In a release, Canopy chairman and co-CEO Bruce Linton called it a “complex transaction with a simple objective,” namely gaining access to the much-larger market of marijuana consumers south of the Canadian border.
“Our right to acquire Acreage secures our entrance strategy into the United States as soon as a federally-permissible pathway exists,” Linton said.
According to the release, the combination of the two companies would “immediately create the undisputed leader in U.S. cannabis, the only relevant market where Canopy Growth does not yet have a major presence.”
Acreage has licences to operate or agreements in place with other licence holders in 20 states.
The company, which is also known for having former Canadian Prime Minister Brian Mulroney and former Speaker of the U.S. House of Representatives John Boehner on its board of directors, says Canopy’s deep pockets would allow it to keep on growing in the United States.

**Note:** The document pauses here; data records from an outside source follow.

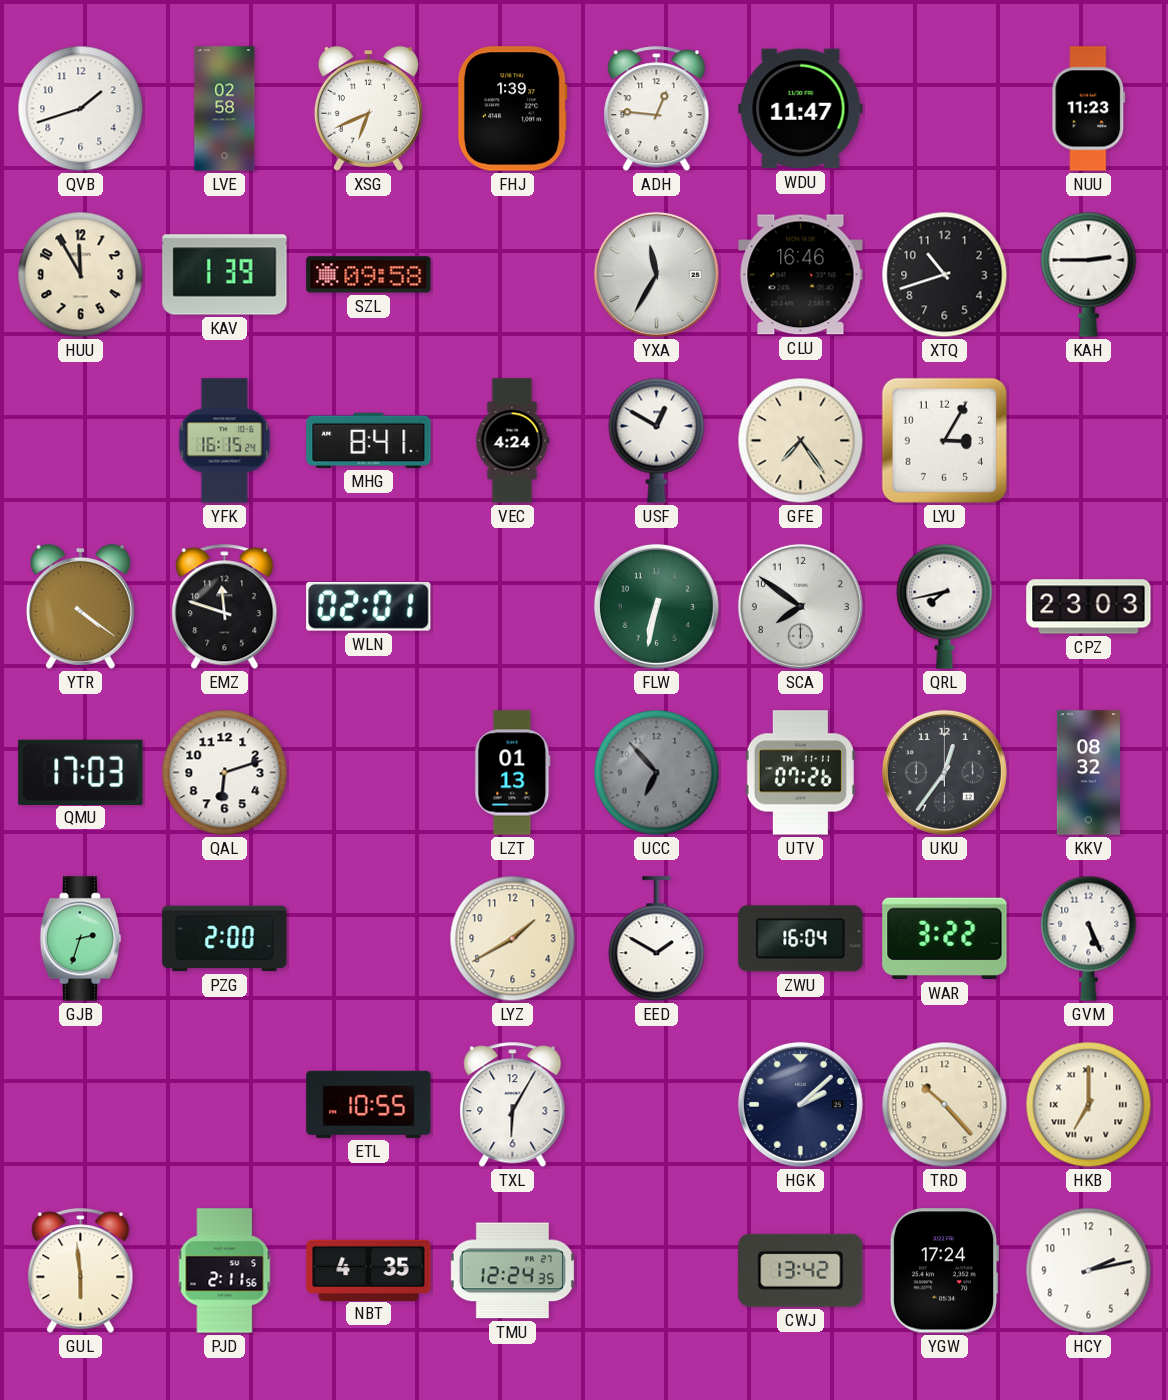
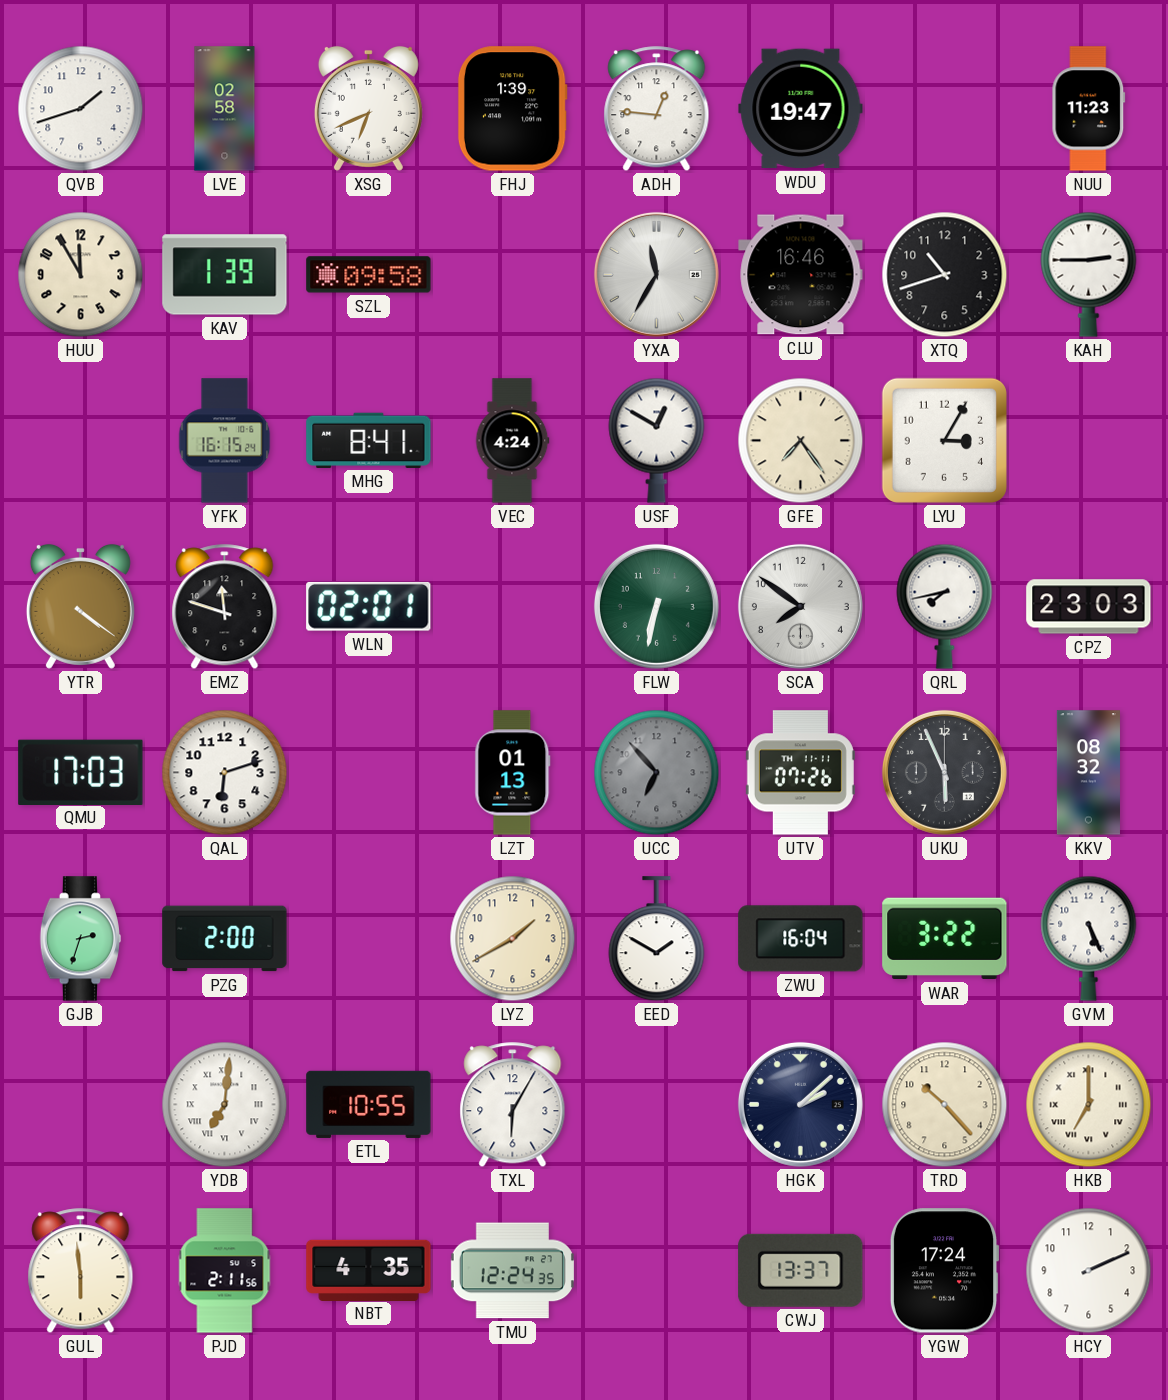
WDU: 11:47 -> 19:47
UKU: 12:36 -> 5:56
YDB: none -> 7:01
CWJ: 13:42 -> 13:37
HCY: 2:13 -> 2:11
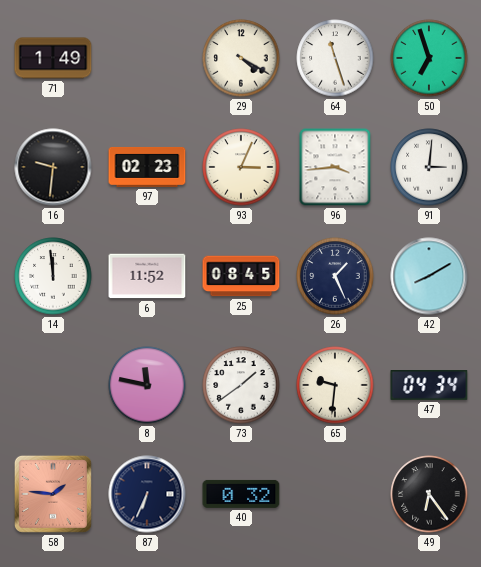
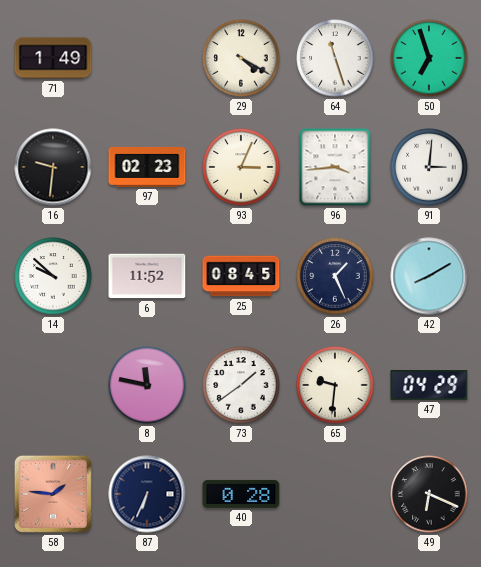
14: 11:59 -> 9:52
47: 04:34 -> 04:29
40: 0:32 -> 0:28
49: 6:24 -> 6:19
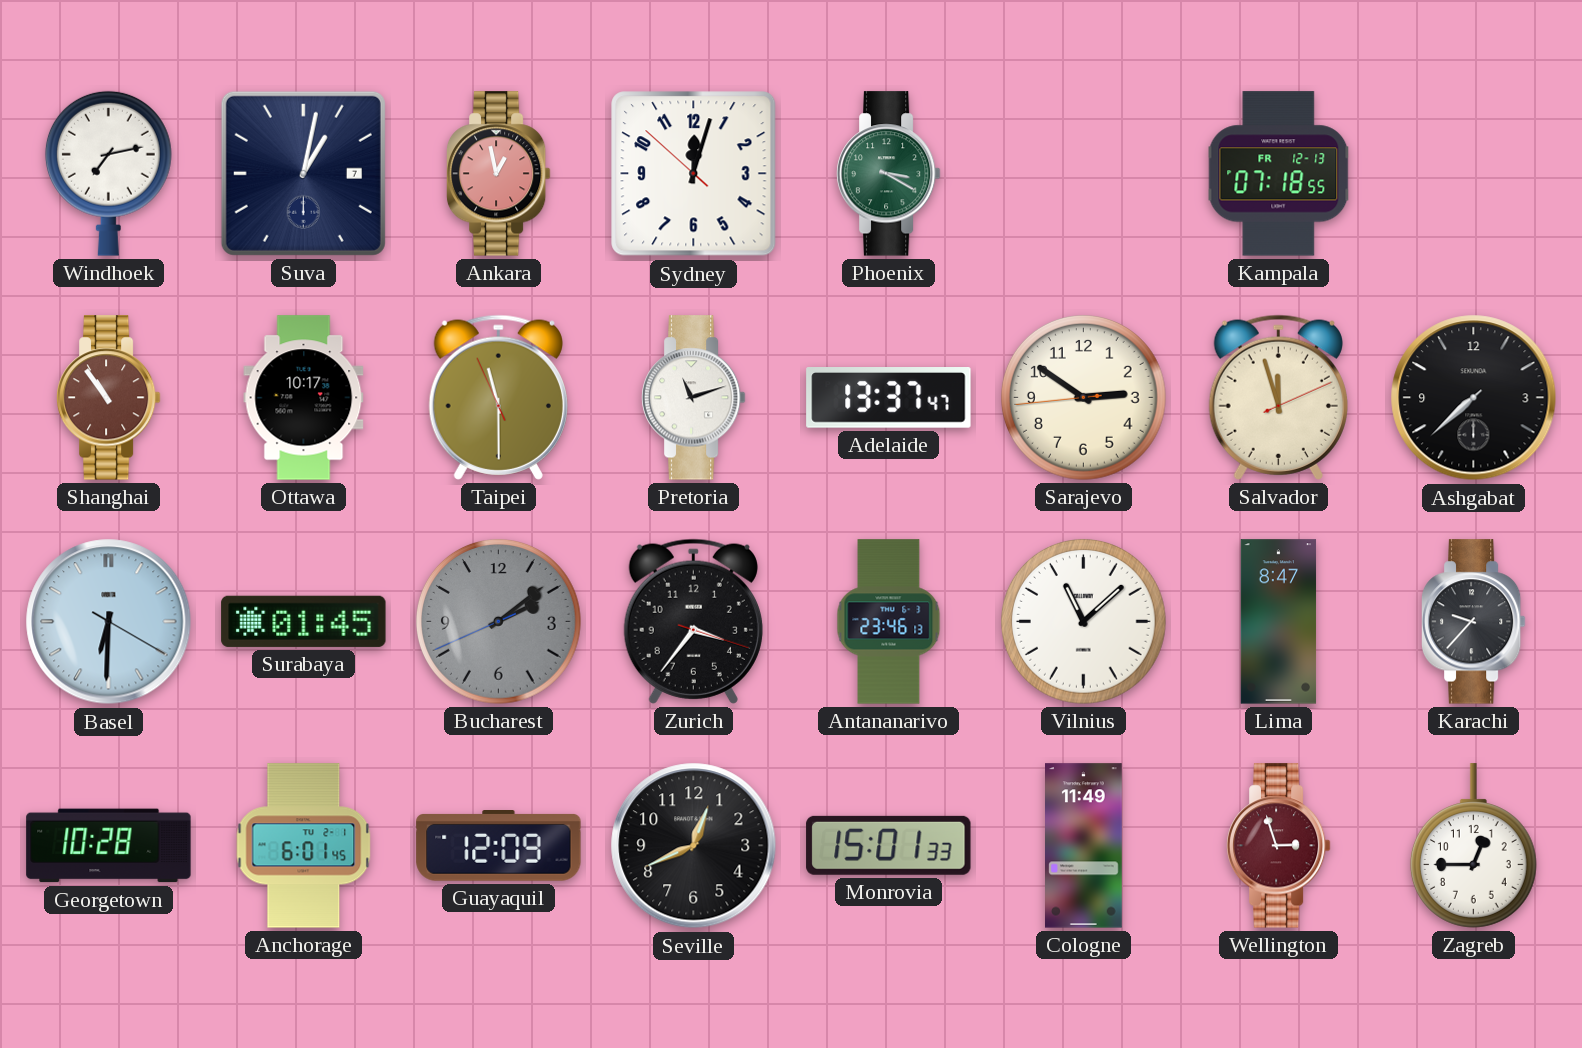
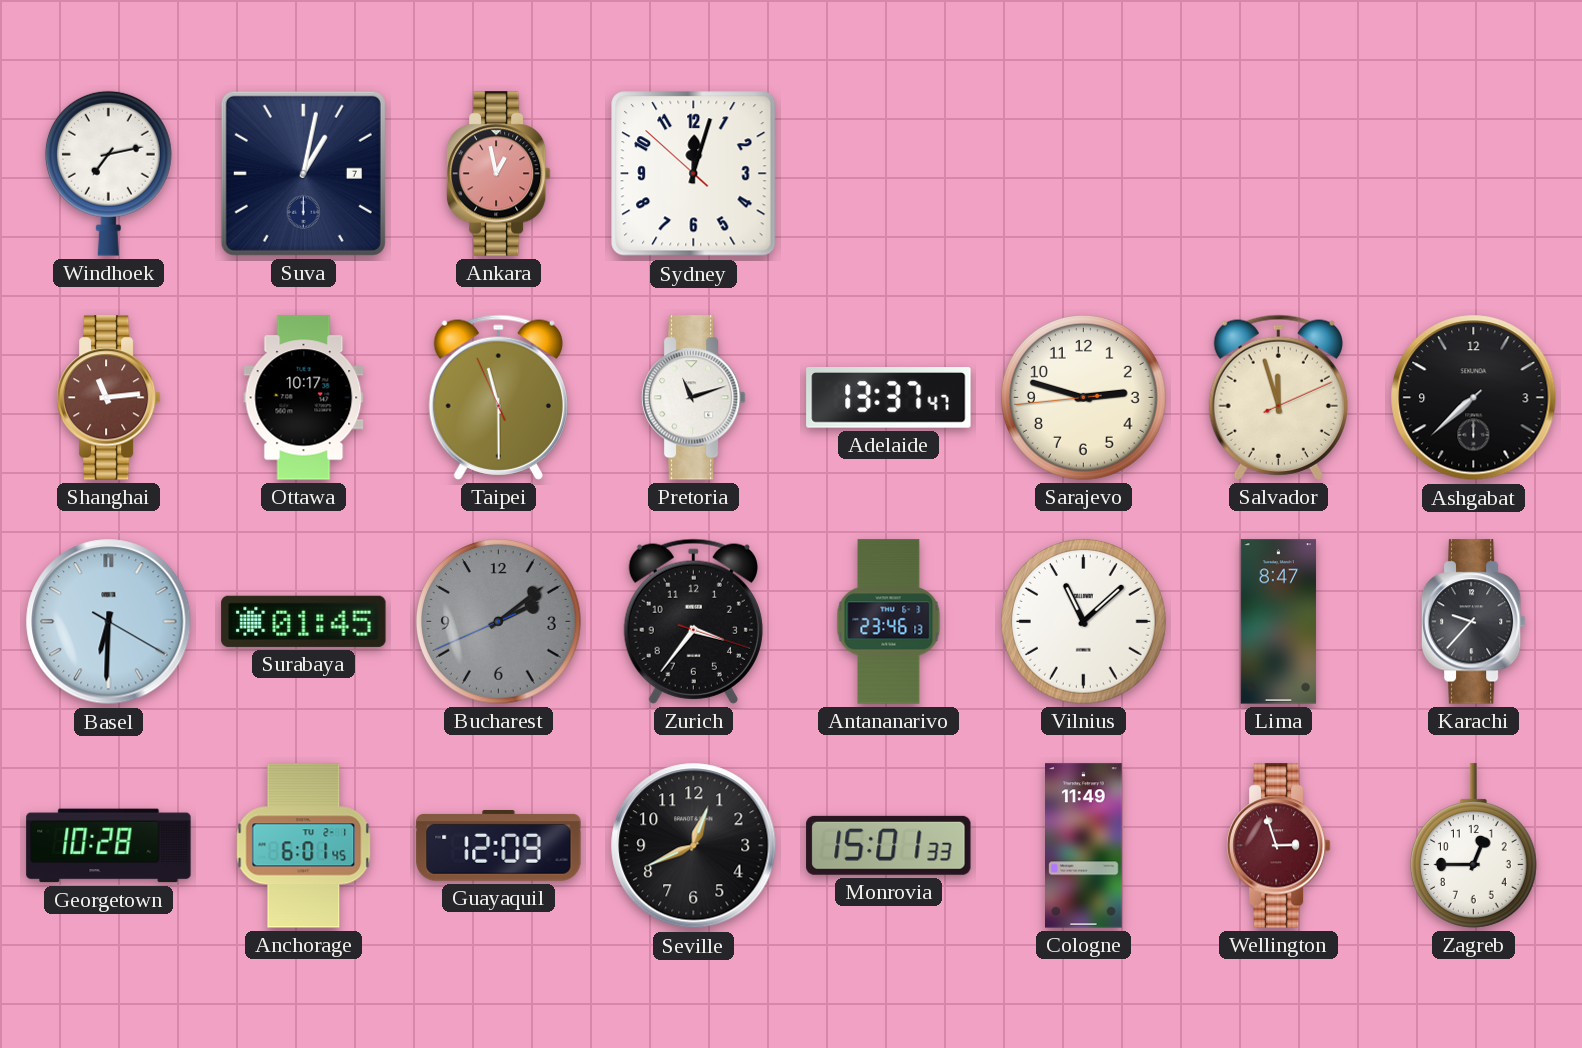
Phoenix: 3:20 -> none
Kampala: 07:18 -> none
Shanghai: 10:54 -> 11:14
Sarajevo: 2:50 -> 2:47
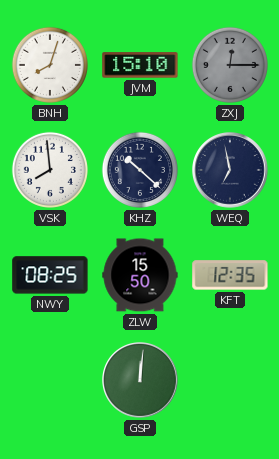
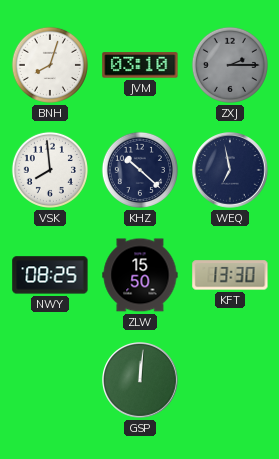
JVM: 15:10 -> 03:10
ZXJ: 12:15 -> 2:15
KFT: 12:35 -> 13:30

“At the same time, a confluence of factors are making it much more difficult for a multi-state operator to achieve its full potential, including the enormous amount of cash required to scale,” said Acreage chairman, CEO and President Kevin Murphy in a release. “Our board of directors, management team and I are pleased to deliver significantly increased liquidity to our shareholders and put ourselves in an even stronger position to deliver continued and significant upside.”
The deal requires approvals from shareholders, the Supreme Court of British Columbia, three stock exchanges and other regulatory sign-offs and closing conditions. There is also a break-fee of US$150 million that Acreage would have to pay if the transaction is terminated for certain reasons.
Once approvals are received from shareholders and the court, Canopy would pay US$300 million in cash. Once the right to Acreage is triggered, the company’s shareholders (which encompasses a few different types of stock) would get 0.5818 of a Canopy share for each of their Acreage subordinate voting shares owned when the deal closes.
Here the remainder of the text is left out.